Aber wir brauchen noch nicht einmal über eine solche Technologie zu verfügen. Beobachten wir einfach, was bei der Entstehung eines Lebewesens passiert.
Am Anfang ist die Zelle. Diese Zelle wurde durch das Kopieren einer anderen Zelle erschaffen und ist folglich ein rein chemisches Gebilde ohne weitere Geheimnisse.
Wir haben nun einen Einzeller oder eine Keimzelle, je nachdem, um welches Lebewesen es sich handelt. Bei den Säugetieren zum Beispiel verschmelzen Eizelle und Spermium zu einem einzigen Wesen, welches sodann damit anfängt, sich durch das Kopieren und Abschnüren von Zellen räumlich auszudehen.

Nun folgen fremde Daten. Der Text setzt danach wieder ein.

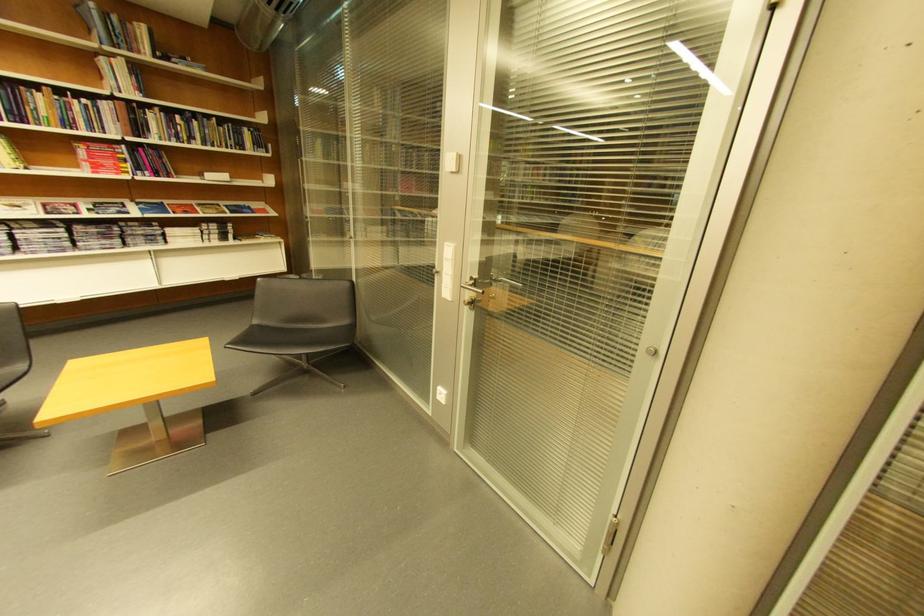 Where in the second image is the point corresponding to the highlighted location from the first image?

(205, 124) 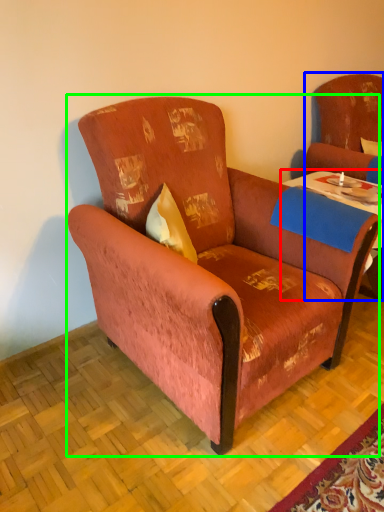 Question: Which object is the closest to the table (highlighted by a red box)? Choose among these: swivel chair (highlighted by a blue box) or chair (highlighted by a green box).

Choices:
 (A) swivel chair
 (B) chair

Answer: (A)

Wir können während des gesamten Vorgangs zusehen und werden zu keinem Zeitpunkt so etwas wie ein Bewusstsein feststellen - es gibt lediglich spezialisierte Zellen, die bestimmte Funktionen übernehmen, und zwar automatisch, weil die Naturgesetze es ihnen vorgeben.
Für mich ist die Frage nach dem Bewusstsein in etwa so schwerwiegend wie die nach der Entstehung des Universums aus dem, was wir als Nichts bezeichnen.
Ich bin der Meinung, daß es so etwas wie das Bewusstsein nicht zusätzlich zur Materie und (wissenschaftlich anerkannter) Energie im Universum gibt, sondern dass das Bewusstsein mit der Komplexität neuronaler Schaltungen automatisch entsteht. Was das bedeutet, liegt auf der Hand: Wenn wir einen Computer bauen, der nur komplex genug ist, wird er vermutlich ein Bewusstsein entwickeln können, jedenfalls wüsste ich nichts, was dagegen spricht. Ich finde das schon ziemlich faszinierend.
Hallo Europesbest,
ja, es geht schon um den Decodierer. Nur, dass es keinen Decodierer gibt. Das Gehirn (auch das limbische System) besteht aus Nerven, es ist dort nirgends ein Bewusstsein aufzufinden. Nirgends sitzt ein Mechanismus, der auswertet, wie es im Gehirn so allgemein aussieht, der etwas für unser Bewusstsein übersetzt, sondern es gibt nur ein System aus Nerven, Hormonen, Rezeptoren und anderen Apparaten. Auch wer alle an einer bewussten Entscheidung beteiligten Nerven der Reihe nach analysiert, kann keinen bewussten Prozess erkennen, sondern nur eine Abfolge von Signalen. Wo ist das Bewusstsein? Und was ist es? Hast du eines? Habe ich eines? Kannst du wissen, ob ich eines habe?